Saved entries
----

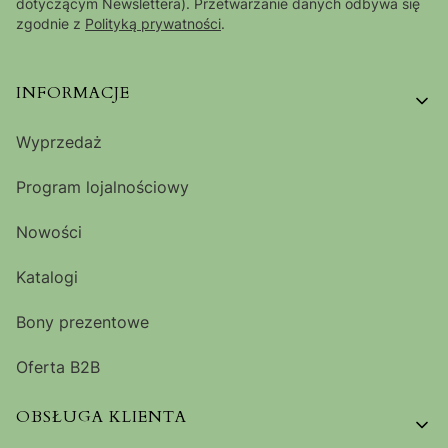
dotyczącym Newslettera). Przetwarzanie danych odbywa się
zgodnie z
Polityką prywatności
.
Linki w stopce
INFORMACJE
Wyprzedaż
Program lojalnościowy
Nowości
Katalogi
Bony prezentowe
Oferta B2B
OBSŁUGA KLIENTA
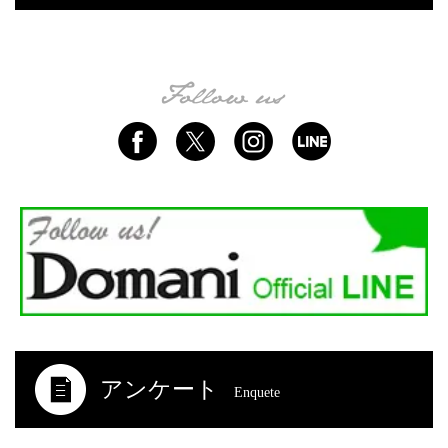
アンケート
Enquete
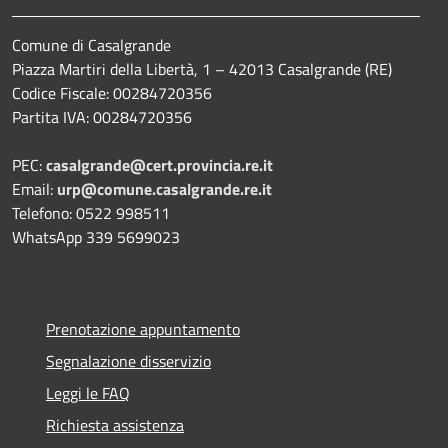
Comune di Casalgrande
Piazza Martiri della Libertà, 1 – 42013 Casalgrande (RE)
Codice Fiscale: 00284720356
Partita IVA: 00284720356
PEC:
casalgrande@cert.provincia.re.it
Email:
urp@comune.casalgrande.re.it
Telefono: 0522 998511
WhatsApp 339 5699023
Prenotazione appuntamento
Segnalazione disservizio
Leggi le FAQ
Richiesta assistenza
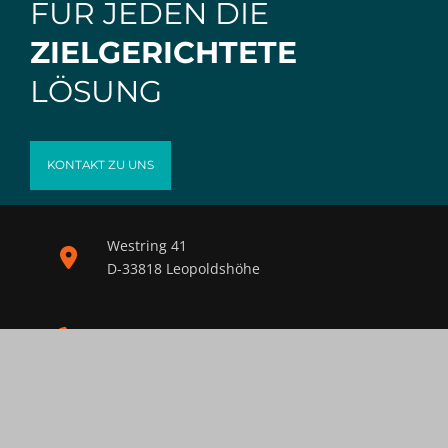
FÜR JEDEN DIE
ZIELGERICHTETE
LÖSUNG
KONTAKT ZU UNS
Westring 41
D-33818 Leopoldshöhe
+49 5202 98750
nf
-m-
d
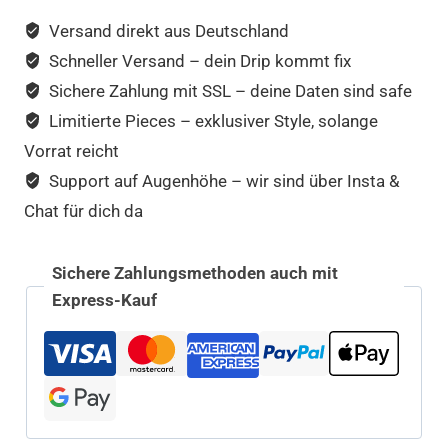
Versand direkt aus Deutschland
Schneller Versand – dein Drip kommt fix
Sichere Zahlung mit SSL – deine Daten sind safe
Limitierte Pieces – exklusiver Style, solange
Vorrat reicht
Support auf Augenhöhe – wir sind über Insta &
Chat für dich da
Sichere Zahlungsmethoden auch mit
Express-Kauf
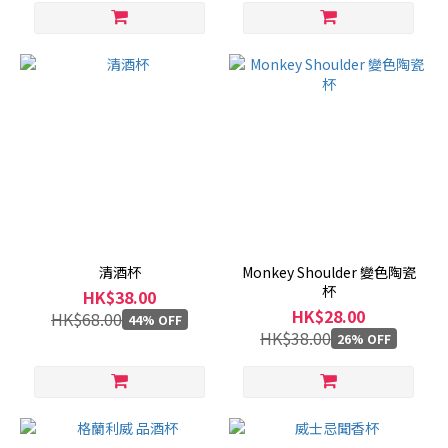
清酒杯
Monkey Shoulder 變色陶瓷
杯
HK$38.00
HK$28.00
HK$68.00
44% OFF
HK$38.00
26% OFF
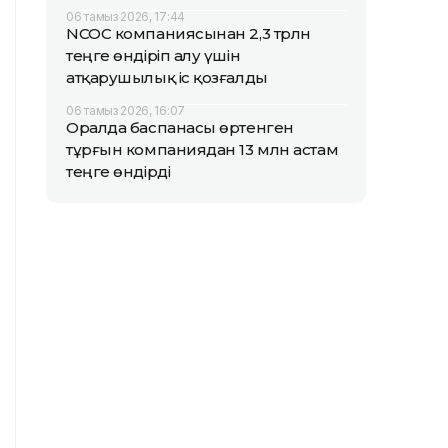
06 тамыз 2026, 17:44
NCOC компаниясынан 2,3 трлн
теңге өндіріп алу үшін
атқарушылық іс қозғалды
06 тамыз 2026, 16:07
Оралда баспанасы өртенген
тұрғын компаниядан 13 млн астам
теңге өндірді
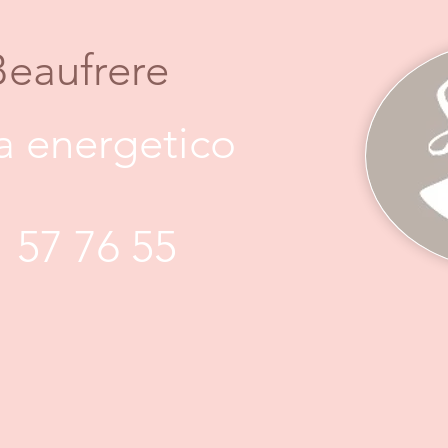
Beaufrere
ta energetico
1 57 76 55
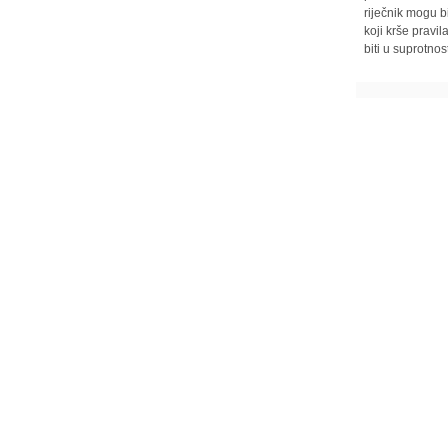
riječnik mogu b
koji krše pravi
biti u suprotnos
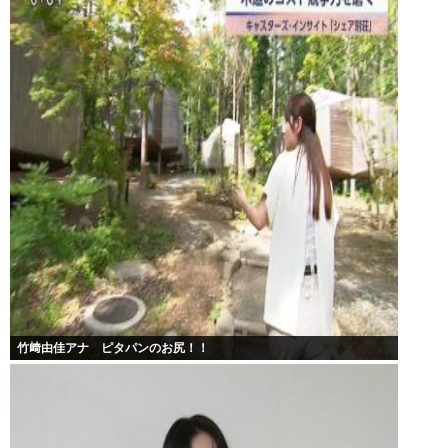
竹﨑由佳アナ ピタパンのお尻！！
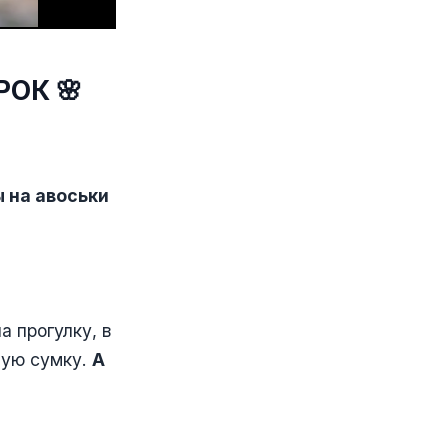
ОК 🌸
 на авоськи
а прогулку, в
шую сумку.
А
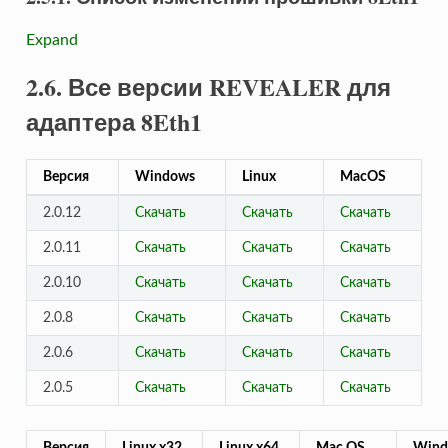
Expand
2.6. Все версии REVEALER для
адаптера 8Eth1
Версия
Windows
Linux
MacOS
2.0.12
Скачать
Скачать
Скачать
2.0.11
Скачать
Скачать
Скачать
2.0.10
Скачать
Скачать
Скачать
2.0.8
Скачать
Скачать
Скачать
2.0.6
Скачать
Скачать
Скачать
2.0.5
Скачать
Скачать
Скачать
Версия
Linux x32
Linux x64
Mac OS
Wind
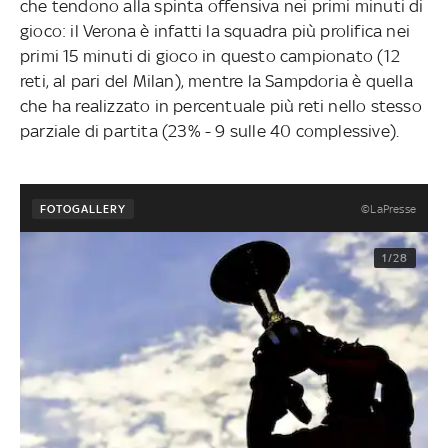
che tendono alla spinta offensiva nei primi minuti di
gioco: il Verona è infatti la squadra più prolifica nei
primi 15 minuti di gioco in questo campionato (12
reti, al pari del Milan), mentre la Sampdoria è quella
che ha realizzato in percentuale più reti nello stesso
parziale di partita (23% - 9 sulle 40 complessive).
©LaPresse
FOTOGALLERY
1/28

----

# PROBLEM REQUIREMENTS
When you reach the line containing "Linki w stopce" in the entries above, begin restating word for word, and stop once the line containing "riječnik mogu b" has been given. Omit the pictures.

# ANSWER TO THIS TASK
Linki w stopce
INFORMACJE
Wyprzedaż
Program lojalnościowy
Nowości
Katalogi
Bony prezentowe
Oferta B2B
OBSŁUGA KLIENTA
アンケート
Enquete
Comune di Casalgrande
Piazza Martiri della Libertà, 1 – 42013 Casalgrande (RE)
Codice Fiscale: 00284720356
Partita IVA: 00284720356
PEC:
casalgrande@cert.provincia.re.it
Email:
urp@comune.casalgrande.re.it
Telefono: 0522 998511
WhatsApp 339 5699023
Prenotazione appuntamento
Segnalazione disservizio
Leggi le FAQ
Richiesta assistenza
FÜR JEDEN DIE
ZIELGERICHTETE
LÖSUNG
KONTAKT ZU UNS
Westring 41
D-33818 Leopoldshöhe
+49 5202 98750
nf
-m-
d
Versand direkt aus Deutschland
Schneller Versand – dein Drip kommt fix
Sichere Zahlung mit SSL – deine Daten sind safe
Limitierte Pieces – exklusiver Style, solange
Vorrat reicht
Support auf Augenhöhe – wir sind über Insta &
Chat für dich da
Sichere Zahlungsmethoden auch mit
Express-Kauf
清酒杯
Monkey Shoulder 變色陶瓷
杯
HK$38.00
HK$28.00
HK$68.00
44% OFF
HK$38.00
26% OFF
06 тамыз 2026, 17:44
NCOC компаниясынан 2,3 трлн
теңге өндіріп алу үшін
атқарушылық іс қозғалды
06 тамыз 2026, 16:07
Оралда баспанасы өртенген
тұрғын компаниядан 13 млн астам
теңге өндірді
Beaufrere
ta energetico
1 57 76 55
riječnik mogu b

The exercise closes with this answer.